**What this task involves**:
Quote the lines below from the one containing "Locate an element" to the final line, both ends included; exclude the pictures.

**Records for the exercise**:
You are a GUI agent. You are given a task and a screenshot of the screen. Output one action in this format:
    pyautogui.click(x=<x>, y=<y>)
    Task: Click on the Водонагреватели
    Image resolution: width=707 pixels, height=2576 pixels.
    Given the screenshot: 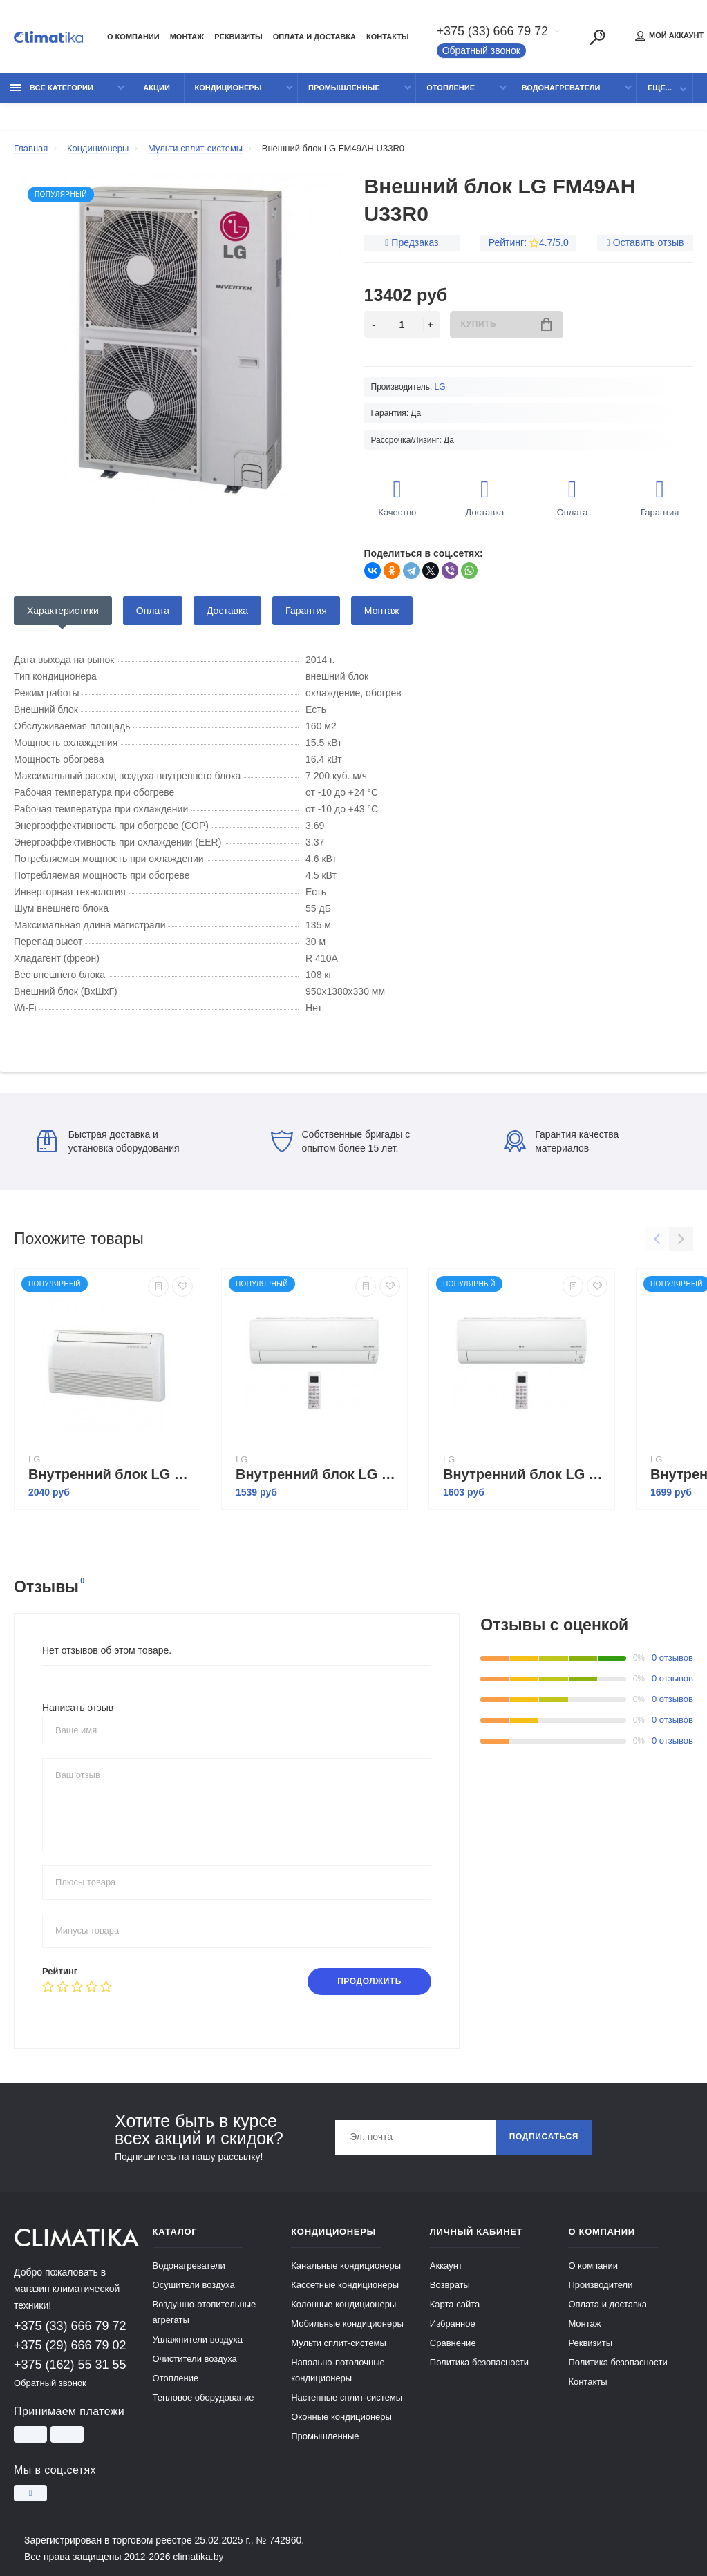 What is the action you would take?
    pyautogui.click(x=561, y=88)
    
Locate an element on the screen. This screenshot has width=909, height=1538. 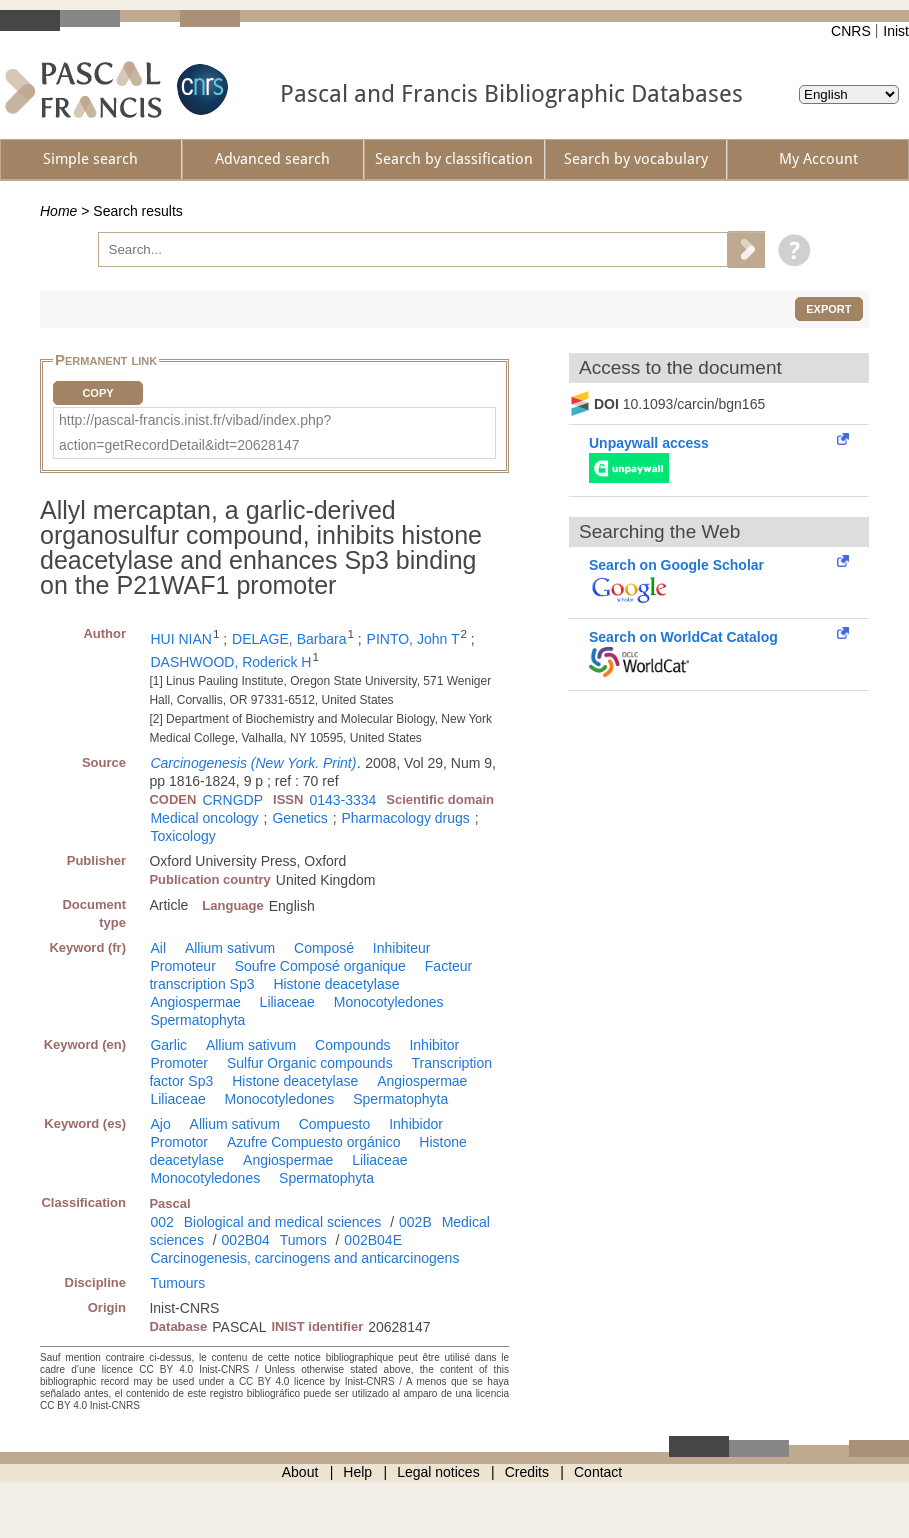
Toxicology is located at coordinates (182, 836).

**Answer box**:
Locate an element on the screen. This screenshot has width=909, height=1538. 
Toxicology is located at coordinates (182, 836).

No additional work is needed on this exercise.